Postingan Kashkari vs Crypto: Kepala Fed Minneapolis Menyebut Industri 'Sama Sekali Tidak Berguna' pertama kali muncul di Coinpedia Fintech News
Diskusi terbaru seputar ekonomi AS mengungkap perpecahan yang tajam. Di satu sisi, pembuat kebijakan dan mantan pejabat berpendapat bahwa ekonomi lebih kuat dari yang dipercaya banyak orang dan tidak memerlukan pemotongan suku bunga segera. Di sisi lain, seorang pejabat tinggi Federal Reserve secara terbuka menolak crypto sebagai "sama sekali tidak berguna," memunculkan kekhawatiran baru untuk aset digital.
Risalah Federal Reserve terbaru menunjukkan dukungan terbatas untuk memotong suku bunga dalam waktu dekat. Beberapa presiden Fed regional bahkan membahas kemungkinan menaikkan suku bunga alih-alih menurunkannya.
Mantan Wakil Menteri Keuangan Michael Faulkender menggemakan pandangan tersebut. Dia berpendapat bahwa deregulasi, reformasi pajak, dan ekspansi energi dapat meningkatkan produktivitas dan memungkinkan ekonomi AS tumbuh tanpa memicu inflasi. Menurutnya, model Fed saat ini meremehkan dampak peningkatan produktivitas yang didorong oleh kecerdasan buatan dan pengembangan energi.
Beberapa proyeksi yang dibahas selama percakapan cukup berani. Pertumbuhan 5% dengan inflasi di bawah 1% digambarkan sebagai hal yang mungkin jika produktivitas meningkat dan harga energi turun.
Kritikus berpendapat bahwa model ekonomi Fed tidak sepenuhnya memperhitungkan deregulasi, pemotongan pajak sisi penawaran, atau adopsi AI yang cepat.
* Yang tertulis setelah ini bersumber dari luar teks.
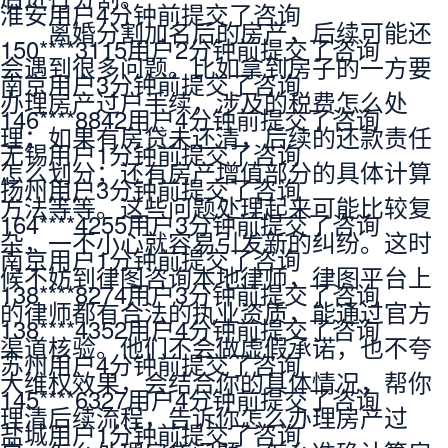
淮安用户4分钟前提交了咨询
离婚分割加名后的房产，后续可能还
150****3115用户2分钟前提交了咨询
会遇到很多问题。比如拿到房子的一方要
南京用户3分钟前提交了咨询
办理
房产过户手续
，涉及的
税费
怎么处
146****8842用户4分钟前提交了咨询
理；如果有房贷未还清，后续的还款责任
无锡用户1分钟前提交了咨询
怎么划分；还有房产增值部分的具体计算
扬州用户3分钟前提交了咨询
方法等等。这些问题处理起来可能比较复
164****4255用户3分钟前提交了咨询
杂，一不小心就容易引发新的
纠纷
。这时
南京用户1分钟前提交了咨询
候不妨到
律图
咨询本地律师，律图平台上
138****8274用户3分钟前提交了咨询
的律师都有合法的执业资质，能通过官方
138****4352用户4分钟前提交了咨询
渠道核验。他们不会做
虚假
承诺，也不夸
苏州用户4分钟前提交了咨询
大维权效果，会结合你的具体情况，帮你
145****6327用户4分钟前提交了咨询
理清后续流程，告诉你怎么办理
房产过
盐城用户1分钟前提交了咨询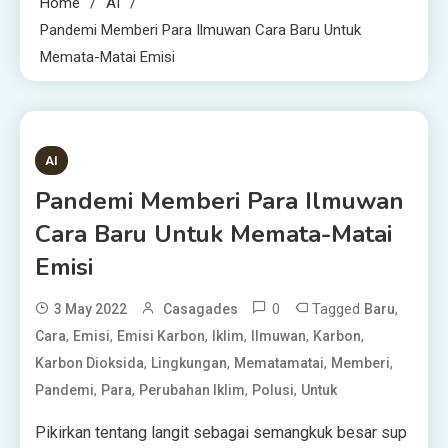
Home
AI
Pandemi Memberi Para Ilmuwan Cara Baru Untuk
Memata-Matai Emisi
3 MINS READ
AI
Pandemi Memberi Para Ilmuwan
Cara Baru Untuk Memata-Matai
Emisi
0
Tagged
,
3 May 2022
Casagades
Baru
,
,
,
,
,
,
Cara
Emisi
Emisi Karbon
Iklim
Ilmuwan
Karbon
,
,
,
,
Karbon Dioksida
Lingkungan
Mematamatai
Memberi
,
,
,
,
Pandemi
Para
Perubahan Iklim
Polusi
Untuk
Pikirkan tentang
langit sebagai semangkuk besar sup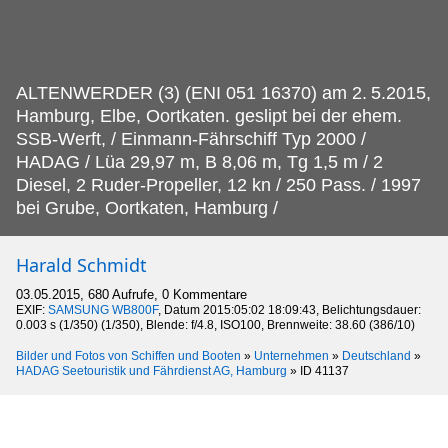
ALTENWERDER (3) (ENI 051 16370) am 2.
5.2015,
Hamburg, Elbe, Oortkaten. geslipt bei der ehem.
SSB-Werft, / Einmann-Fährschiff Typ 2000 /
HADAG / Lüa 29,97 m, B 8,06 m, Tg 1,5 m / 2
Diesel, 2 Ruder-Propeller, 12 kn / 250 Pass. / 1997
bei Grube, Oortkaten, Hamburg /
Harald Schmidt
03.05.2015, 680 Aufrufe, 0 Kommentare
EXIF:
SAMSUNG WB800F
, Datum 2015:05:02 18:09:43, Belichtungsdauer:
0.003 s (1/350) (1/350), Blende: f/4.8, ISO100, Brennweite: 38.60 (386/10)
Bilder und Fotos von Schiffen und Booten
»
Unternehmen
»
Deutschland
»
HADAG Seetouristik und Fährdienst AG, Hamburg
»
ID 41137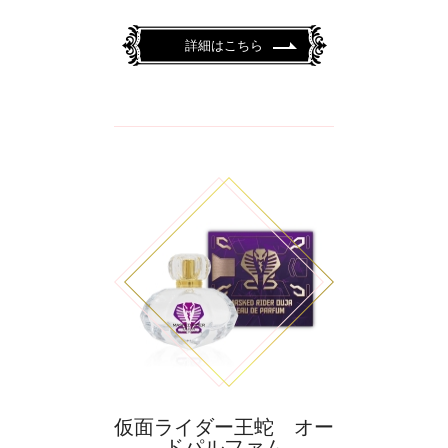
詳細はこちら
仮面ライダー王蛇 オー
ドパルファム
Pendukung perubahan kebijakan percaya bahwa faktor-faktor ini dapat membentuk kembali tren pertumbuhan dan inflasi di tahun 2026.
Sementara kebijakan ekonomi sedang dibahas, satu suara Federal Reserve mengalihkan perhatian langsung ke crypto.
Neel Kashkari, Presiden Federal Reserve Bank of Minneapolis, tidak menahan diri selama pernyataannya di Midwest Economic Outlook Summit.
"Crypto telah ada selama lebih dari satu dekade, dan sama sekali tidak berguna," kata Kashkari.
Dia membandingkan industri crypto dengan kecerdasan buatan, dengan alasan bahwa AI memiliki nilai ekonomi sehari-hari yang jelas, sementara aset digital gagal membuktikan bahwa mereka memecahkan masalah dunia nyata.
Kashkari juga memperingatkan bahwa cryptocurrency dan stablecoin dapat menimbulkan risiko bagi sistem perbankan. Dia mengatakan penggunaan stablecoin yang meluas mungkin mengurangi simpanan bank tradisional, membatasi kemampuan bank untuk meminjamkan.
Kasus penggunaan utama yang sering dipromosikan oleh advokat crypto adalah pembayaran lintas batas yang lebih cepat. Kashkari menantang klaim tersebut.
Dia menunjukkan bahwa meskipun token digital dikirim secara instan melintasi batas, penerima masih perlu mengonversinya ke mata uang lokal untuk membeli barang dan jasa. Konversi itu, menurutnya, mengembalikan biaya dan hambatan.
Menurut Kashkari, hanya mata uang global tunggal yang benar-benar akan menghilangkan hambatan pembayaran lintas batas. Tapi dia percaya negara-negara tidak mungkin melepaskan kendali atas kebijakan moneter mereka sendiri.
Dia juga mengkritik penjelasan yang samar tentang bagaimana stablecoin menciptakan nilai. "Ajukan pertanyaan paling dasar," katanya, memperingatkan terhadap apa yang dia gambarkan sebagai "jawaban omong kosong yang membingungkan" tentang cara kerja crypto.
Komentar Kashkari datang pada saat yang sensitif untuk pasar crypto. Aset digital sering bereaksi kuat terhadap sinyal kebijakan Federal Reserve. Jika pemotongan suku bunga tertunda dan kebijakan moneter tetap ketat, kondisi likuiditas dapat tetap restriktif untuk aset berisiko, termasuk Bitcoin dan altcoin.
Pada saat yang sama, kritik langsung dari pejabat Fed menambah ketidakpastian regulasi. Ketika bankir sentral secara publik mempertanyakan kegunaan crypto dan menyoroti risiko terhadap stabilitas perbankan, hal itu dapat mempengaruhi bagaimana pembuat undang-undang dan regulator mendekati sektor tersebut.